Scientists Uncover How the Sperm Fertilizes the Egg

By Cheri Cheng | Update Date: Apr 17, 2014 04:15 PM EDT

For years, people have known that conception occurs when a sperm fertilizes an egg. Despite knowing this, researchers have not been able to discover why the pairing had to be between one sperm and one egg. Now, according to a new British study, researchers found that egg cells have a specific receptor that only allows a sperm cell to attach to it and subsequently fertilize it.

For this study, Gavin Wright, group leader of the Cell Surface Signaling Laboratory at the Wellcome Trust Sanger Institute, a genome research institute in the United Kingdom, and colleagues based their research on a 2005 study conducted by Japanese researchers. In that study, the researchers had identified a special protein receptor on the surface of sperm cells that allowed fertilization to occur. The researchers called that receptor Izumo1.

Wright's team created an artificial version of the Izumo1 protein.
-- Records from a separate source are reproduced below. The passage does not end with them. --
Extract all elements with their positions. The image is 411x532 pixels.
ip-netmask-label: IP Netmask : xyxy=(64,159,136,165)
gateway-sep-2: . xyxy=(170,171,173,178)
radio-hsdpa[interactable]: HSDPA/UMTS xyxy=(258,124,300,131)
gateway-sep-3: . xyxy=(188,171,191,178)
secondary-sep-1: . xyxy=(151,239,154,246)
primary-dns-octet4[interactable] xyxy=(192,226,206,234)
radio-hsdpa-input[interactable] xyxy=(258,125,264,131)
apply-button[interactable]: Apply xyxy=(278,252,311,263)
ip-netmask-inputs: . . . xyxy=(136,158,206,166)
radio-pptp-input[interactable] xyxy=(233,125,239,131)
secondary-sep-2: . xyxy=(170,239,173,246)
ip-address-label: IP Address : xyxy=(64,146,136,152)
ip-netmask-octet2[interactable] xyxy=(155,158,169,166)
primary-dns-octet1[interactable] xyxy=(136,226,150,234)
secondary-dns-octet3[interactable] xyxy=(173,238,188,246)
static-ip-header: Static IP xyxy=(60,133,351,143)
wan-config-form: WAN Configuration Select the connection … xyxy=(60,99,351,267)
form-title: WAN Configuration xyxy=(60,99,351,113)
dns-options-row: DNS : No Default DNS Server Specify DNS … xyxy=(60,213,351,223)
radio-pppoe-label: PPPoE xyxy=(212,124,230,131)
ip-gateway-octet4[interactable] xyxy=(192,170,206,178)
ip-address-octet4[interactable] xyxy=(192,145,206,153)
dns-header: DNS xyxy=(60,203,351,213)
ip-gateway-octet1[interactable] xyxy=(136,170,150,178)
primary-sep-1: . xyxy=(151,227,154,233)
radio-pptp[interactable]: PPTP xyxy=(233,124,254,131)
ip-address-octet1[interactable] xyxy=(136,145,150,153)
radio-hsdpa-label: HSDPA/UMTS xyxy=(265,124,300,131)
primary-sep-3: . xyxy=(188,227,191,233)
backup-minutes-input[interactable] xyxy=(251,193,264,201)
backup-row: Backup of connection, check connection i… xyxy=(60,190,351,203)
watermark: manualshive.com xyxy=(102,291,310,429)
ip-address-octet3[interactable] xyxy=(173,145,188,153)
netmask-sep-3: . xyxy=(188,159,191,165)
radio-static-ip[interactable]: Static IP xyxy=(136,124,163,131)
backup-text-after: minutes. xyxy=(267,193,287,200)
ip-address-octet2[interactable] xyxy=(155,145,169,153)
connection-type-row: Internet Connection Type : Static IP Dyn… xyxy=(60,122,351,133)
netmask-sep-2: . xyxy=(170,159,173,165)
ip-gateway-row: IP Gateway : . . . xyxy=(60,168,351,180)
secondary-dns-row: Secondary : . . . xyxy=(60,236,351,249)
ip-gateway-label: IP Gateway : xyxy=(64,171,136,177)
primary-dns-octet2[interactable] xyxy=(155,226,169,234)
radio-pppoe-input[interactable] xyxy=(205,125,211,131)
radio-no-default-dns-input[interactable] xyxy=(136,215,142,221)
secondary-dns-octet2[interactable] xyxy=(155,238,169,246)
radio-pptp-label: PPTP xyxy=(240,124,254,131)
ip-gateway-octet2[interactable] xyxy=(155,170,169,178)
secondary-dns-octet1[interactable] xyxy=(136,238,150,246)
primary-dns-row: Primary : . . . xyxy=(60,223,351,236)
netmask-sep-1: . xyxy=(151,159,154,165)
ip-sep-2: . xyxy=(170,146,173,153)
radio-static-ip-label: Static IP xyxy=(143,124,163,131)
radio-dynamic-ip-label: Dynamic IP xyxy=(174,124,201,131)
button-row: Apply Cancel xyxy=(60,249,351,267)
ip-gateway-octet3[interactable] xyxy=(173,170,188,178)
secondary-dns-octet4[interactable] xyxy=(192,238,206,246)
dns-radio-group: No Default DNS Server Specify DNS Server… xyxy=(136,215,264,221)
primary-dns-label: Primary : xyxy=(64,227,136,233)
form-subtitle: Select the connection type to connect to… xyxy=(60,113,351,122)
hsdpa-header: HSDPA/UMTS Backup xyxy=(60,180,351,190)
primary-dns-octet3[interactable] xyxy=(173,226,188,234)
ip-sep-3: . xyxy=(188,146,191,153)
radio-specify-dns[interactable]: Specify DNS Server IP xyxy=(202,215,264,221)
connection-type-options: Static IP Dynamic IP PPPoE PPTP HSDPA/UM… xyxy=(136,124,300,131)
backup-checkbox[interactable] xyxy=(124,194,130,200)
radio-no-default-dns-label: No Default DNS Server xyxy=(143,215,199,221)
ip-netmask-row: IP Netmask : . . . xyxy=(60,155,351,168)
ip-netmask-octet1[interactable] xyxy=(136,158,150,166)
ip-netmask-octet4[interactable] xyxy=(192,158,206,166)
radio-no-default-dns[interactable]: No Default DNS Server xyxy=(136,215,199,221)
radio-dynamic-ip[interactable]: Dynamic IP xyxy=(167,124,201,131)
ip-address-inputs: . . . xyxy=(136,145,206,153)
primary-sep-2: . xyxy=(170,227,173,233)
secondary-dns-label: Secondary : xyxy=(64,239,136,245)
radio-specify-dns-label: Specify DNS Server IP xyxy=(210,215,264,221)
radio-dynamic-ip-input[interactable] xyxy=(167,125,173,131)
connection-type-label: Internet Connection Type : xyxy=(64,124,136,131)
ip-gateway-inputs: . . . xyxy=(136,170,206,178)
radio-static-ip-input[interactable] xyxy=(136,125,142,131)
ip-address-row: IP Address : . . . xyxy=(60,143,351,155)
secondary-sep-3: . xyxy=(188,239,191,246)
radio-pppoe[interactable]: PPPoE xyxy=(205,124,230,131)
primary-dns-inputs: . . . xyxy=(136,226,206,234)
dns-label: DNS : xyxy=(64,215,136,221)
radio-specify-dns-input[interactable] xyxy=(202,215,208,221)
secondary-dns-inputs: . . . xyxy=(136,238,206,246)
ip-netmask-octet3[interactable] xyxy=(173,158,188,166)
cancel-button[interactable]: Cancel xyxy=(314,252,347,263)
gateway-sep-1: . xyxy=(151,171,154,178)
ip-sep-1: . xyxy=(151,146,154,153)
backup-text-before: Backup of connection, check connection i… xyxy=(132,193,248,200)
They then examined how the protein binds with the surface of egg cells taken from mice models. The researchers discovered a similar protein that exists on the surface of the egg cell that allows fertilization to occur. They named this protein Juno after the Roman goddess of fertility and marriage.

"We believe this is one of the ways in which eggs ensure that they fuse with one and only one sperm," Wright said. "That is, once the first sperm has fertilized the egg, the egg shuts down its ability to recognize additional sperm, ensuring that the fertilized egg doesn't contain too many chromosomes, which would result in a non-viable embryo."

Roughly one in every eight couples from America deal with infertility. In some of these cases, fertility treatments are still not effective. The researchers hope that this study's findings would be able to help develop better treatments for infertility.

"The finding that the interaction between Izumo and Juno is essential for fertilization was, in a way, surprising," said Wright according to WebMD. "One might have expected that something as fundamental as fertilization would not rely on a single critical interaction; if there's anything wrong with Izumo in males, or Juno in females, then infertility results."

The study was published in Nature.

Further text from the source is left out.